I am writing this at an old wooden table, sitting on an old wooden chair, with the above lush landscape directly in front of me. Gorgeous doesn’t even begin to cut it. Breathtaking might.
I recently realized that in the midst of the working two jobs, test-taking and friends-visiting madness of July, I haven’t made it super public that I’m spending this whole month of August out of the U.S. of A doing the things that nourish my spirit: yoga, writing, and exploring new places. So I’m using this post partly to brag about being in Italy right now facing the picturesque view and also to articulate just what it is that I am doing during a full August off, and why.
The best way to explain this is also my favorite way to plan for a yoga class: through themes. Each leg of this five-week trip has a different theme. I’m sharing them below.
I am currently in Tuscany on a yoga retreat with the talented Francesca Bove and a dozen-plus lovely yogis. It’s only day two and so far, I went on a run / walk through the hills surrounding the villa we’re staying at, dined on a breakfast of fresh-cut prosciutto, eggs and muesli, took an hour-and-a-half-long yoga class, and sat by the pool to read and nap. The theme of this trip is pleasure because too often pleasure gets misused in the work-hard, play-hard culture New York City immerses itself in. Pleasure, in a relaxed way, means (for this trip) not only drinking a glass of wine with dinner, but going on a wine tour. It means eating slowly to taste the most subtle flavors of artisan olive oil…and attending a tasting at the vineyard it’s made at. It means practicing yoga with an abundant view of the Italian countryside, and it means putting sunglasses on during savasana and letting the sensuous sensory experiences Italy is so known for marinate so that there can be space to take it all in.

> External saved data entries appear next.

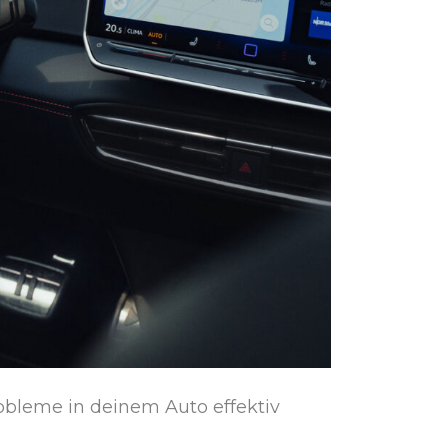
obleme in deinem Auto effektiv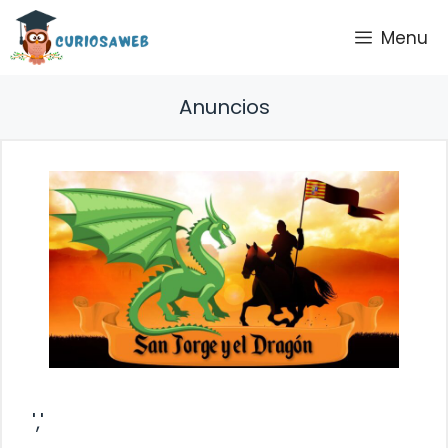
Saltar
Menu
al
contenido
Anuncios
','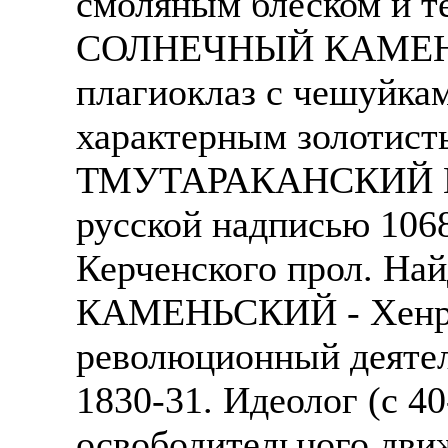
смоляным блеском и т
СОЛНЕЧНЫЙ КАМЕНЬ -
плагиоклаз с чешуйкам
характерным золотист
ТМУТАРАКАНСКИЙ КА
русской надписью 106
Керченского прол. Най
КАМЕНЬСКИЙ - Хенрык
революционный деятел
1830-31. Идеолог (с 40
освободительного движ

Right after this retreat, I’m going to England to take two continuing education creative writing courses at the University of Cambridge. This year, when I took Teaching of Writing as part of my graduate program, I had a lot of feelings surrounding wanting to make sure that I am a teacher-writer / writer-teacher, and not only a teacher of writing (I’m studying to be a middle school English teacher). In other words, I want my practice as an educator and as a writer to disrupt the narrative of “those who can’t do teach” and change it to “those who can do teach.” I also have an extraordinarily hard time writing in New York City, and I’m sitting on quite a few works in progress. I would say that I need to carve out the time, except for the fact that with my working-grad school schedule, the time just simply doesn’t exist, and I’m starting to think that small geographic changes to encourage creativity can be a good thing. We can do it all…just not all at once, after all. But back to my plans for the trip! While I am spending the weekdays intensively writing and attending plenary lectures, I’ll spend the first weekend in Oxford doing a tour of the medieval literature that was born there and hopefully getting enough free time to go to the Bodleian Library for the Jane Austen exhibit! That second weekend, I’ll be in London (yay!) and plan on going to the British Library, as well as both Daunt and Persephone Books!
I’ll be spending my last 10 days of this trip in Finland with my boyf who’s moving there for the academic year. He’s moving there to study wood architecture and I’m traveling there so that we can experience Finnish culture together before his courses begin. Finland has a magnificent history and practice of design in both broad and specific ways. Finnish society seems to set itself up for success using infrastructural and architectural design. During this trip, I want to attend some art festivals going on and explore the amazing architecture throughout. I want to focus on something that I really do believe is the backbone of how society functions: design. I want to be able to carry that knowledge with me into all that I do because it can only help when we see the world through a variety of lenses including though not limited to pleasure, literature, and design.